*Task description*
Among the records below, find the lines that hold the word "label" and report how many there are, with no other words.

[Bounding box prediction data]

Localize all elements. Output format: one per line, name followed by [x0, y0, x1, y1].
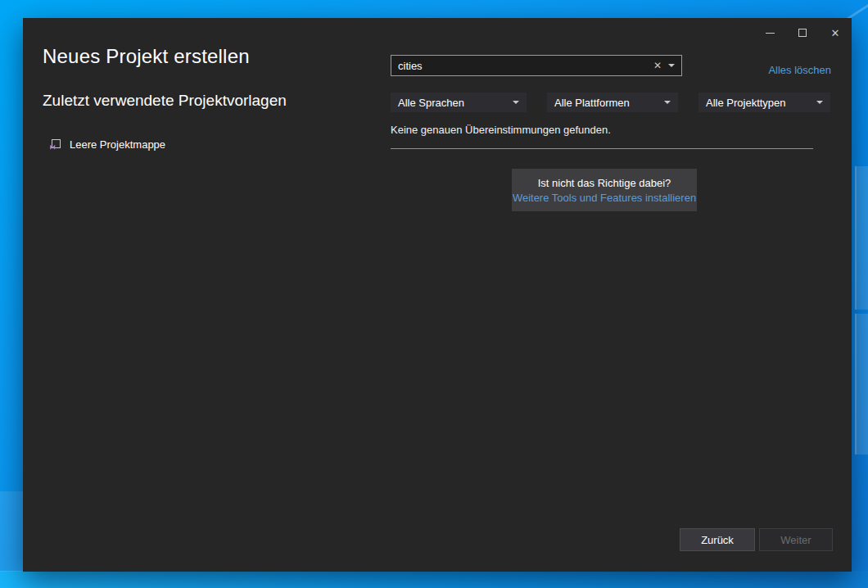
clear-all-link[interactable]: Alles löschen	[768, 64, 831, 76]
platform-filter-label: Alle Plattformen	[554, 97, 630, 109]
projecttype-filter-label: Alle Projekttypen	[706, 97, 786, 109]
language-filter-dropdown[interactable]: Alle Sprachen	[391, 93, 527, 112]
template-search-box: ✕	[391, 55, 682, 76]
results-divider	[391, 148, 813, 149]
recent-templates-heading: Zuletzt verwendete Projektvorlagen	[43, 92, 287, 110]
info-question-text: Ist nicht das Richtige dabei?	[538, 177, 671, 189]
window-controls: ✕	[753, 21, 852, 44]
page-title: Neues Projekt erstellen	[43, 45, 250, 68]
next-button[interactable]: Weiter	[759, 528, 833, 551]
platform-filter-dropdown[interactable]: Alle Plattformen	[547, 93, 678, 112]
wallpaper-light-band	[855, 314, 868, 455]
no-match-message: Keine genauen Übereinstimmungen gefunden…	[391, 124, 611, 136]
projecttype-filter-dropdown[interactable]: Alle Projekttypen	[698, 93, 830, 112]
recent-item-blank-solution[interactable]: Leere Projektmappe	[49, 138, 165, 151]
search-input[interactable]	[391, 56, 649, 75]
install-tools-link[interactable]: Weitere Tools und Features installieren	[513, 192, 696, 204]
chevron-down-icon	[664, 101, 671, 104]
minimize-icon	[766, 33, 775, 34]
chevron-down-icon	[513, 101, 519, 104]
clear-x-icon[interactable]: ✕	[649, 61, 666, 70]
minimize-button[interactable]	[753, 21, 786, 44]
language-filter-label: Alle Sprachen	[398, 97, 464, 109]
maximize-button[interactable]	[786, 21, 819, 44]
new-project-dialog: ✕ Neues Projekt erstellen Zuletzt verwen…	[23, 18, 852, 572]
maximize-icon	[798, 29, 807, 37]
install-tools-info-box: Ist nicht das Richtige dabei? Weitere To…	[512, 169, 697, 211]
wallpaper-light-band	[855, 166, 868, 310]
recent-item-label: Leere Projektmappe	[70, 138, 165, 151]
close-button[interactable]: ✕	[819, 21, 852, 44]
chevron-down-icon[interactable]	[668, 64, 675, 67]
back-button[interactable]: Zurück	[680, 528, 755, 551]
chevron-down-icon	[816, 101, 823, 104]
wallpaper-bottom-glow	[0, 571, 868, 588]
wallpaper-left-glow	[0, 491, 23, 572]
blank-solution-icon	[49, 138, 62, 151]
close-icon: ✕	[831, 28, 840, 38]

*Answer*
4